Return exactly the lines of the records below, starting at the line that contains "Identify the click" and ending at the line that contains "Bezahlbar (904, 99)", with both of those lines kept.

**Entries shown:**
========================================

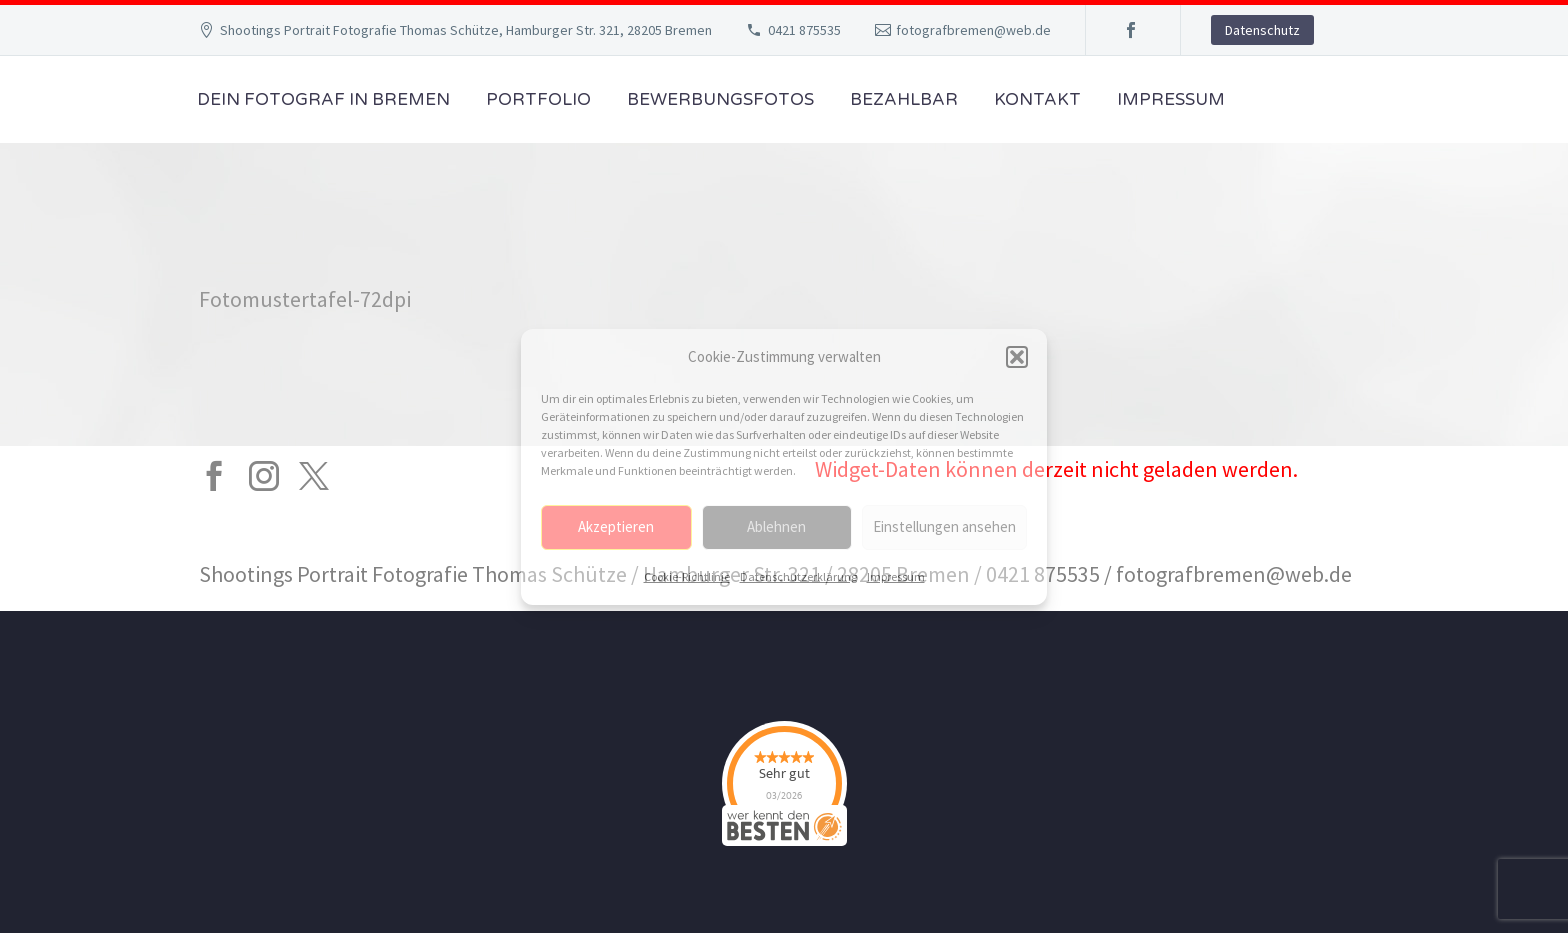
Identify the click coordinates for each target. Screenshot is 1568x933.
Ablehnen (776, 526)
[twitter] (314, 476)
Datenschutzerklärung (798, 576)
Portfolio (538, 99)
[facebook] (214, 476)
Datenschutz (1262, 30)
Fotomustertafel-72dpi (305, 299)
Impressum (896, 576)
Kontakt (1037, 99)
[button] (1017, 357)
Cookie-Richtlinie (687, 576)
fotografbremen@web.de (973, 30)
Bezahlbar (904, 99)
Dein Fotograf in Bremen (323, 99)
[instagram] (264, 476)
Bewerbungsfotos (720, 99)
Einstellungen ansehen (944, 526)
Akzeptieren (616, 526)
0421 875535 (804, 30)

========================================

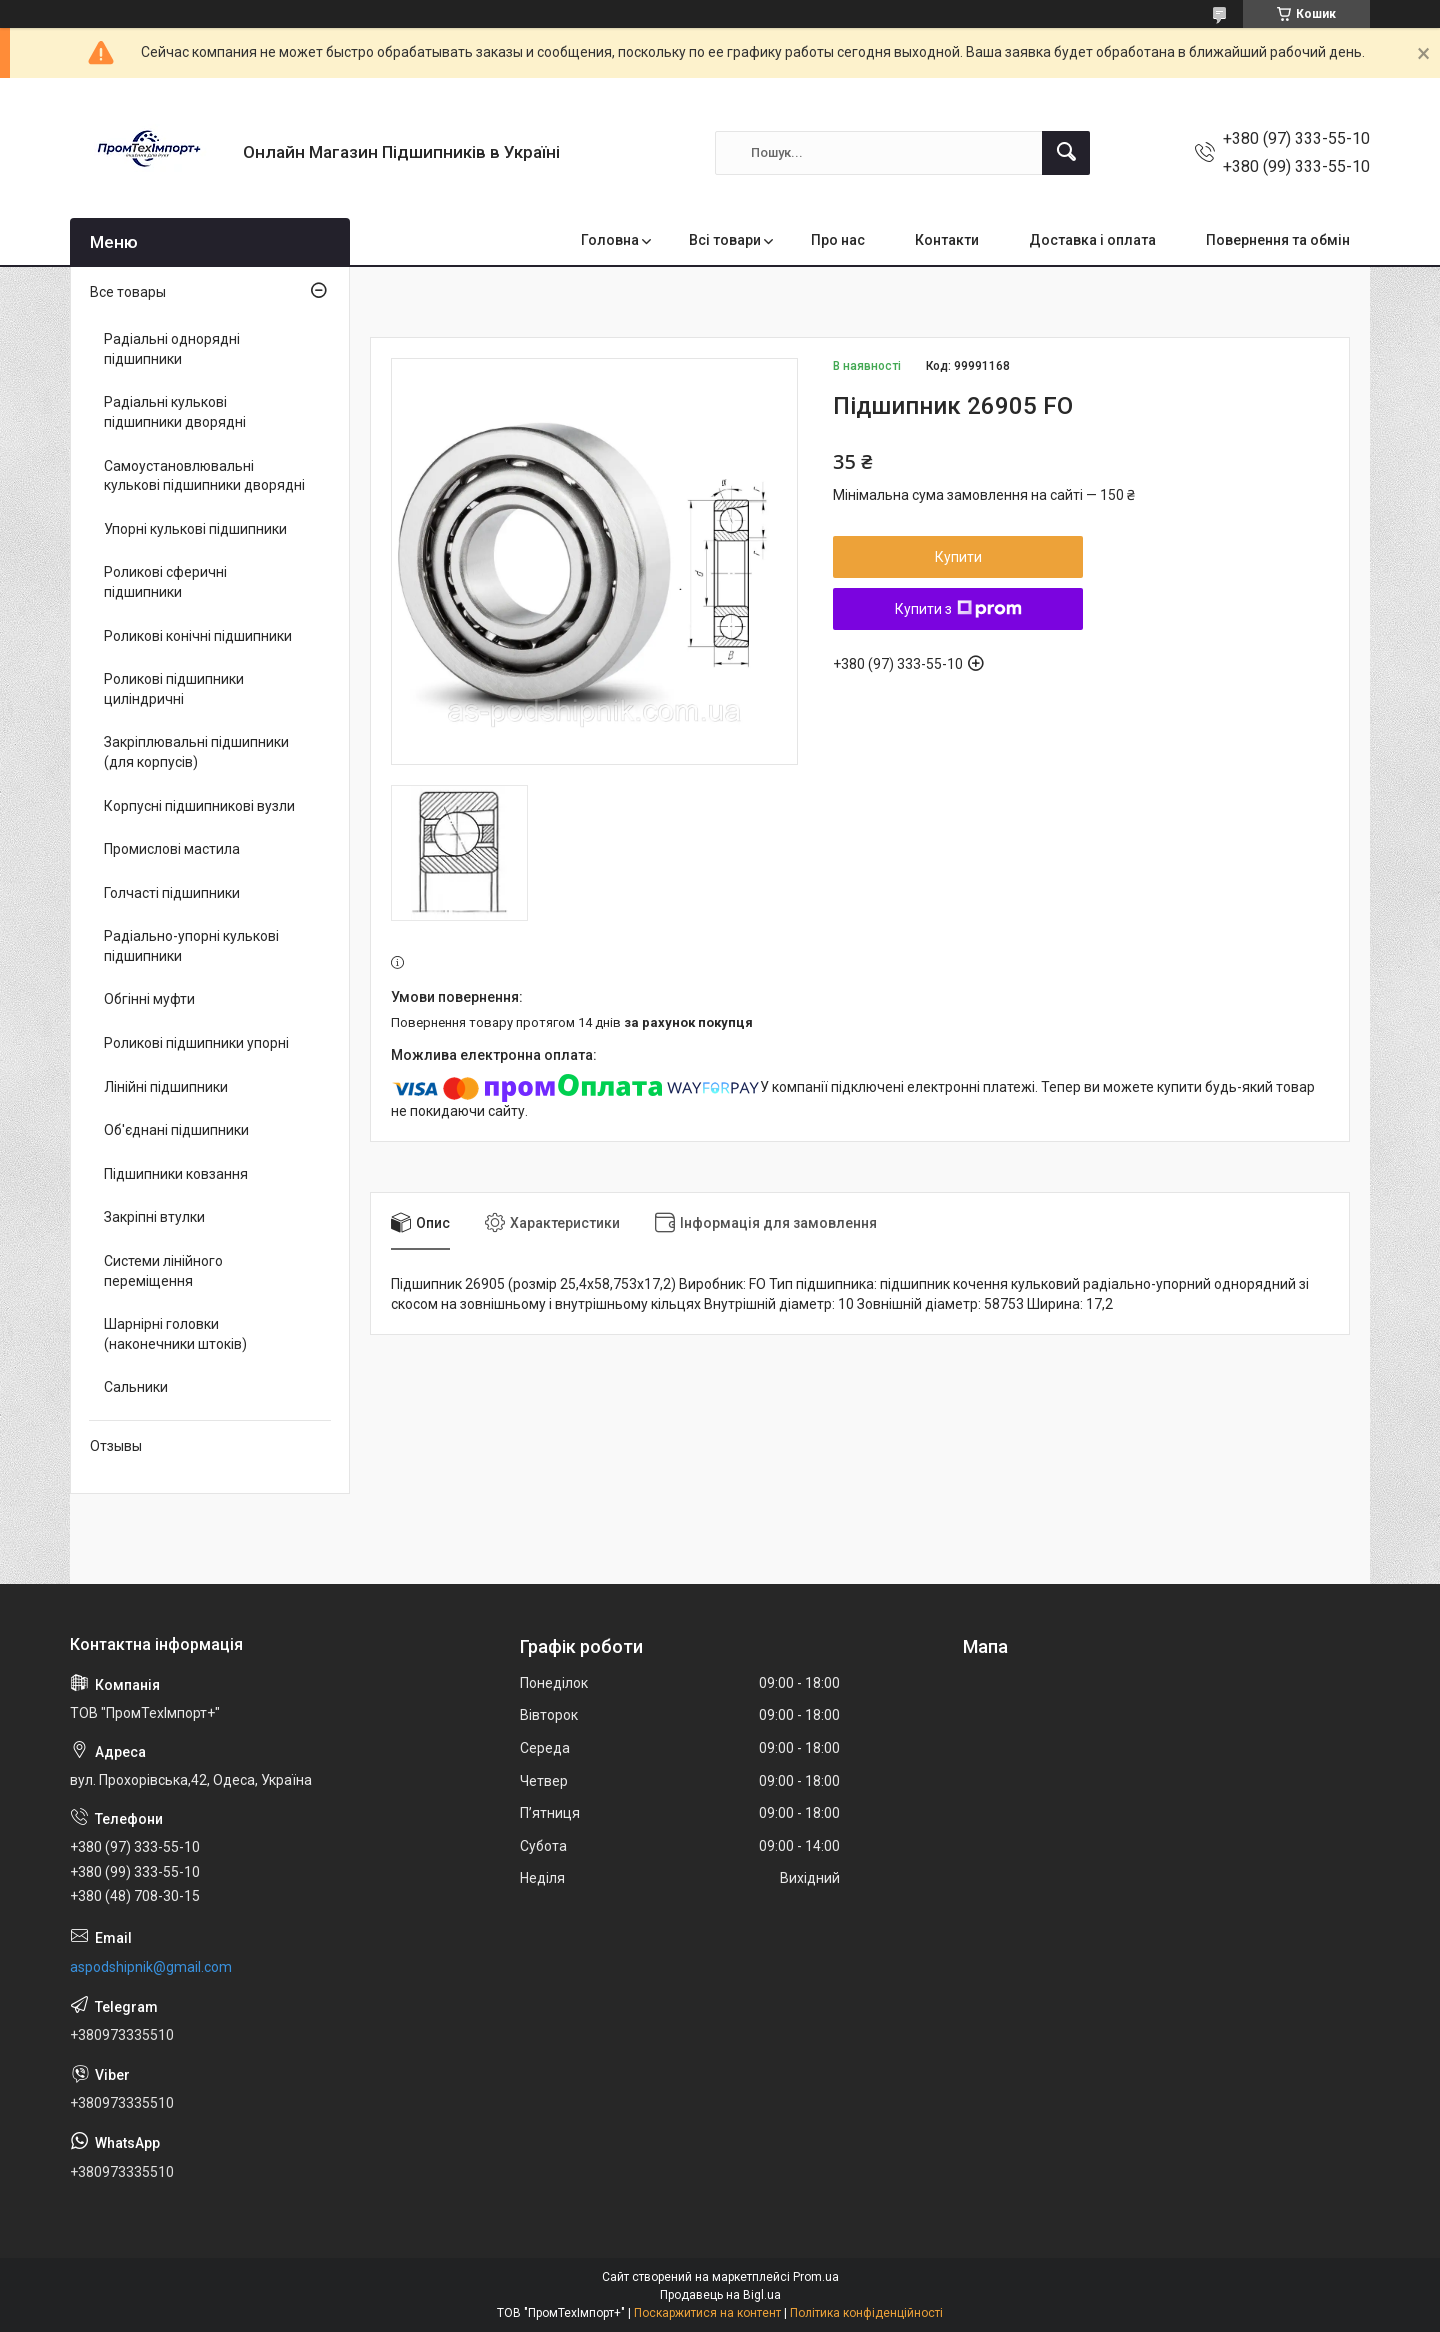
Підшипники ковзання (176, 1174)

========================================

**Completed task:**
Identify the click coordinates for each target. Screenshot is 1568x933.
Ablehnen (776, 526)
[twitter] (314, 476)
Datenschutzerklärung (798, 576)
Portfolio (538, 99)
[facebook] (214, 476)
Datenschutz (1262, 30)
Fotomustertafel-72dpi (305, 299)
Impressum (896, 576)
Kontakt (1037, 99)
[button] (1017, 357)
Cookie-Richtlinie (687, 576)
fotografbremen@web.de (973, 30)
Bezahlbar (904, 99)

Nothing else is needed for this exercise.